The day after we got home from the hospital the visiting nurse stopped by, observed our breastfeeding and took the baby’s billirubin levels. About 4 hours later; less than 24 hours after being home, we received a call from the pediatrician’s office – the baby’s bllirubin levels had shot way up and he needed to be admitted to the Children’s hospital for care and observation. It was heart crushing and scary.
In the hospital he was put under the blue lights and when I nursed him I had to keep him wrapped in a light therapy blanket. It was here that the staff nurse argued with me about my “nursing schedule”. When I told them I was feeding on demand about every two hours or so one nurse responded very flippantly “that’s not nursing, that’s snacking”. The same nurse wanted to give him a pacifier. When I expressed concern over nipple confusion, she flippantly answered “there is no such thing.” Yeah, she was a real gem.
Despite feeding around the clock, I was told that my son’s levels were not decreasing and I needed to pump so they could monitor how much he was taking in. I obliged, and the doctor’s were happy with my output and how much he was drinking. However by morning he was showing signs of dehydration and had stopped urinating. His weight had dropped to 6 lbs. 13 oz, more than 20% less than his birth weight. He was given an oral electrolyte and I was encouraged to keep nursing and pumping.

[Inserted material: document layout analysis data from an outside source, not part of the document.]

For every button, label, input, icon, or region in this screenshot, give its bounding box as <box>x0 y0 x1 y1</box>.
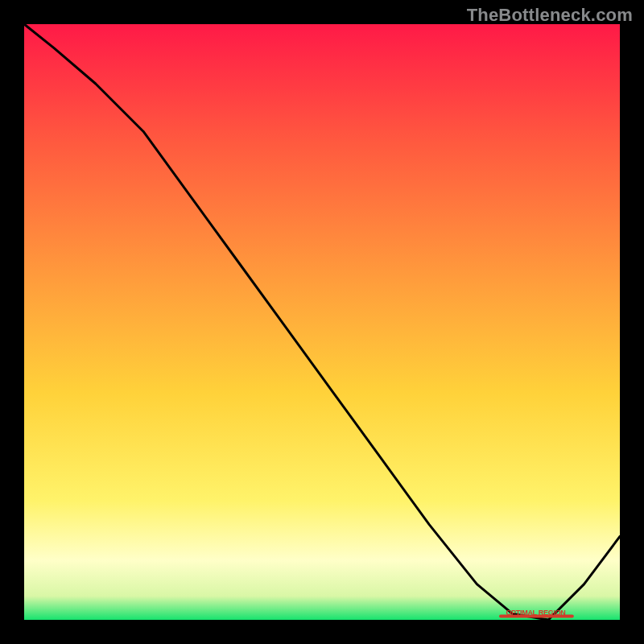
chart-stage: { "watermark": { "text": "TheBottleneck.… <box>0 0 644 644</box>
optimal-region-label: OPTIMAL REGION <box>506 609 565 617</box>
watermark-text: TheBottleneck.com <box>467 5 633 26</box>
chart-svg <box>0 0 644 644</box>
plot-area <box>24 24 620 620</box>
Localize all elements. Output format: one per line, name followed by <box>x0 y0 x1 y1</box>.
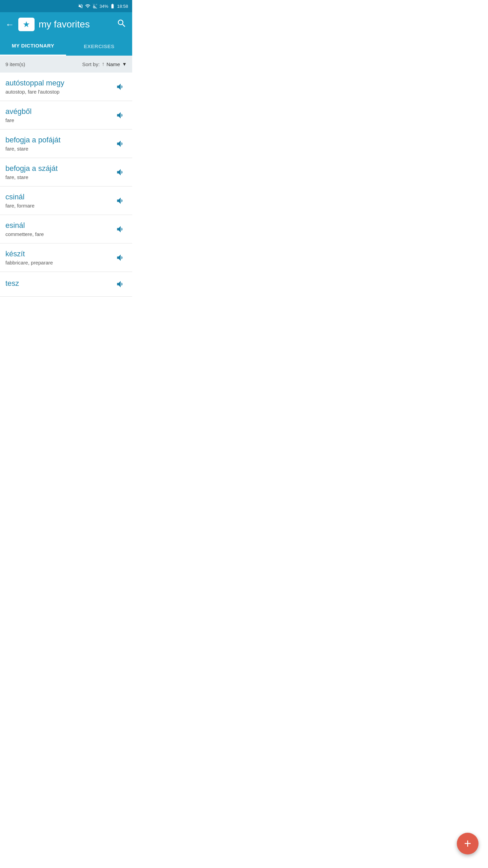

As we neared nearly 24 hours of no urine he was put onto IV fluids; and then finally he started going to the bathroom and his jaundice improved. Aside from being overwhelmingly scared, while he was being treated I feared him being offered formula as a way to “cure” the jaundice. Thankfully that never happened this time.

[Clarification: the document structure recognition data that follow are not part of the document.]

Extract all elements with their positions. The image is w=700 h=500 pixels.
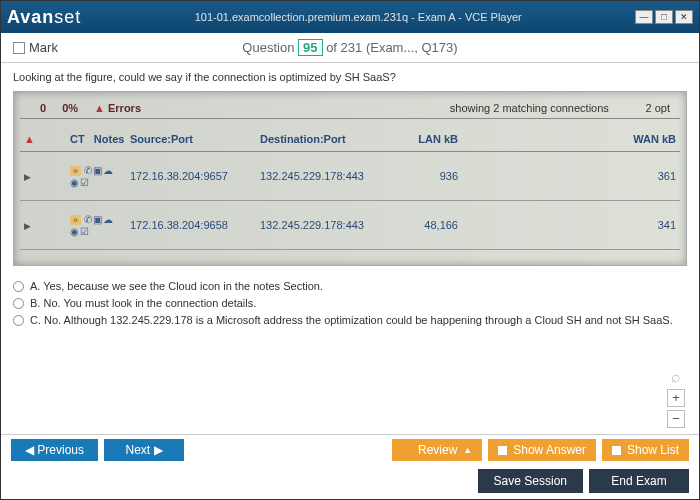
figure-header: 0 0% ▲ Errors showing 2 matching connect… (20, 98, 680, 119)
play-icon: ▶ (24, 172, 31, 182)
table-row: ▶ » ✆▣☁◉☑ 172.16.38.204:9657 132.245.229… (20, 152, 680, 201)
radio-a[interactable] (13, 281, 24, 292)
next-button[interactable]: Next ▶ (104, 439, 184, 461)
magnify-icon[interactable]: ⌕ (671, 368, 681, 386)
mark-wrap: Mark (13, 40, 133, 55)
figure-columns: ▲ CT Notes Source:Port Destination:Port … (20, 119, 680, 152)
review-button[interactable]: Review ▲ (392, 439, 482, 461)
forward-icon: » (70, 166, 81, 176)
question-text: Looking at the figure, could we say if t… (13, 71, 687, 83)
error-icon: ▲ (94, 102, 105, 114)
end-exam-button[interactable]: End Exam (589, 469, 689, 493)
zoom-in-button[interactable]: + (667, 389, 685, 407)
question-figure: 0 0% ▲ Errors showing 2 matching connect… (13, 91, 687, 266)
answer-c[interactable]: C. No. Although 132.245.229.178 is a Mic… (13, 314, 687, 326)
maximize-button[interactable]: □ (655, 10, 673, 24)
footer-nav: ◀ Previous Next ▶ Review ▲ Show Answer S… (1, 434, 699, 465)
content-area: Looking at the figure, could we say if t… (1, 63, 699, 434)
question-counter: Question 95 of 231 (Exam..., Q173) (133, 39, 567, 56)
minimize-button[interactable]: — (635, 10, 653, 24)
answer-a[interactable]: A. Yes, because we see the Cloud icon in… (13, 280, 687, 292)
table-row: ▶ » ✆▣☁◉☑ 172.16.38.204:9658 132.245.229… (20, 201, 680, 250)
window-title: 101-01.examcollection.premium.exam.231q … (81, 11, 635, 23)
previous-button[interactable]: ◀ Previous (11, 439, 98, 461)
mark-label: Mark (29, 40, 58, 55)
play-icon: ▶ (24, 221, 31, 231)
close-button[interactable]: ✕ (675, 10, 693, 24)
show-answer-button[interactable]: Show Answer (488, 439, 596, 461)
show-list-button[interactable]: Show List (602, 439, 689, 461)
radio-c[interactable] (13, 315, 24, 326)
zoom-out-button[interactable]: − (667, 410, 685, 428)
question-number[interactable]: 95 (298, 39, 322, 56)
zoom-controls: ⌕ + − (667, 368, 685, 428)
app-window: Avanset 101-01.examcollection.premium.ex… (0, 0, 700, 500)
answer-b[interactable]: B. No. You must look in the connection d… (13, 297, 687, 309)
forward-icon: » (70, 215, 81, 225)
save-session-button[interactable]: Save Session (478, 469, 583, 493)
radio-b[interactable] (13, 298, 24, 309)
mark-checkbox[interactable] (13, 42, 25, 54)
logo: Avanset (7, 7, 81, 28)
answers: A. Yes, because we see the Cloud icon in… (13, 280, 687, 326)
window-controls: — □ ✕ (635, 10, 693, 24)
footer-session: Save Session End Exam (1, 465, 699, 499)
question-header: Mark Question 95 of 231 (Exam..., Q173) (1, 33, 699, 63)
titlebar: Avanset 101-01.examcollection.premium.ex… (1, 1, 699, 33)
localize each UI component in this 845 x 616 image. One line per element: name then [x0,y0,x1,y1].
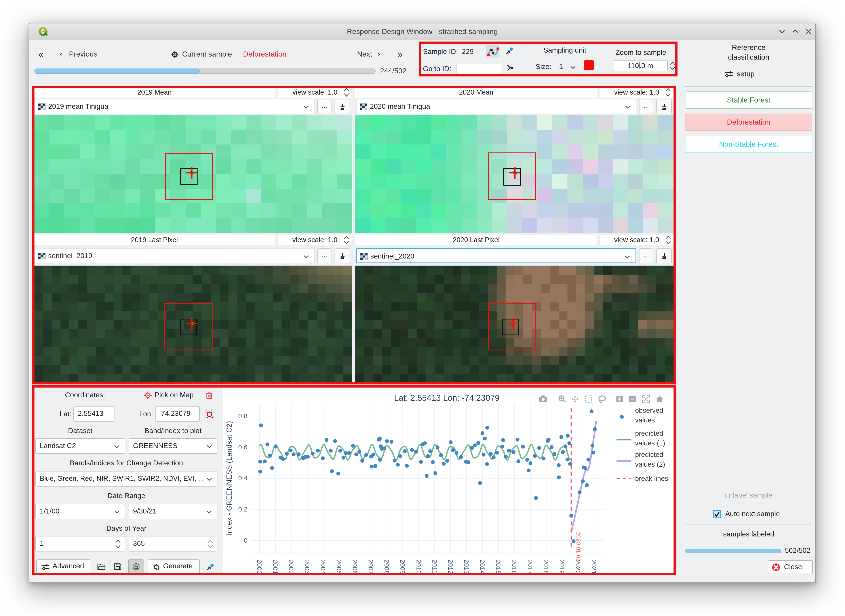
svg-text:values (1): values (1) [635,439,665,447]
svg-text:2002: 2002 [288,559,295,574]
svg-text:0.2: 0.2 [238,506,248,513]
svg-text:0.8: 0.8 [238,412,248,419]
svg-text:0.4: 0.4 [238,474,248,482]
svg-text:predicted: predicted [635,430,663,437]
svg-text:Lat: 2.55413 Lon: -74.23079: Lat: 2.55413 Lon: -74.23079 [394,393,500,403]
svg-text:2018: 2018 [543,559,550,574]
svg-text:2007: 2007 [367,559,374,574]
svg-text:2014: 2014 [479,559,486,574]
svg-text:2020-01-02: 2020-01-02 [575,532,582,562]
svg-text:values: values [635,416,655,424]
svg-text:2008: 2008 [383,559,390,574]
svg-text:Index - GREENNESS (Landsat C2): Index - GREENNESS (Landsat C2) [225,421,233,535]
svg-text:0: 0 [244,537,248,544]
svg-text:predicted: predicted [635,451,663,459]
svg-text:2015: 2015 [495,559,502,574]
svg-text:2020: 2020 [575,559,582,574]
svg-text:2001: 2001 [272,559,279,574]
svg-text:2021: 2021 [590,559,598,574]
svg-text:2019: 2019 [558,559,566,574]
svg-text:2004: 2004 [320,559,327,574]
svg-text:2010: 2010 [415,559,422,574]
svg-text:2017: 2017 [527,559,534,574]
svg-text:2006: 2006 [351,559,359,574]
svg-text:0.6: 0.6 [238,443,248,451]
svg-text:2009: 2009 [399,559,406,574]
svg-text:2003: 2003 [304,559,311,574]
svg-text:2011: 2011 [431,559,439,574]
svg-text:break lines: break lines [635,475,668,483]
svg-text:2000: 2000 [256,559,263,574]
svg-text:2012: 2012 [447,559,454,574]
svg-text:values (2): values (2) [635,461,665,468]
svg-text:2013: 2013 [463,559,470,574]
svg-text:2016: 2016 [511,559,518,574]
svg-text:2005: 2005 [336,559,343,574]
svg-text:observed: observed [635,406,663,414]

Today we celebrate 19 months of nursing. Not only did I meet my goal of exclusively breastfeeding for the first 6 months; but I far surpassed my year goal.
Initially, breastfeeding was important to me as it was “the right thing to do”. I wanted to be the best parent possible and in my eyes that meant breastfeeding. I wanted to offer the best possible start and get the bonding experience I’ve heard breastfeeding offered with my baby. However breastfeeding has become so much more than that to me now. I am training to be a breastfeeding consultant through an organization called Breastfeeding USA, which is an evidence based breastfeeding peer support group. I have become really became passionate about breastfeeding and wanted to help other women obtain the same success I have.”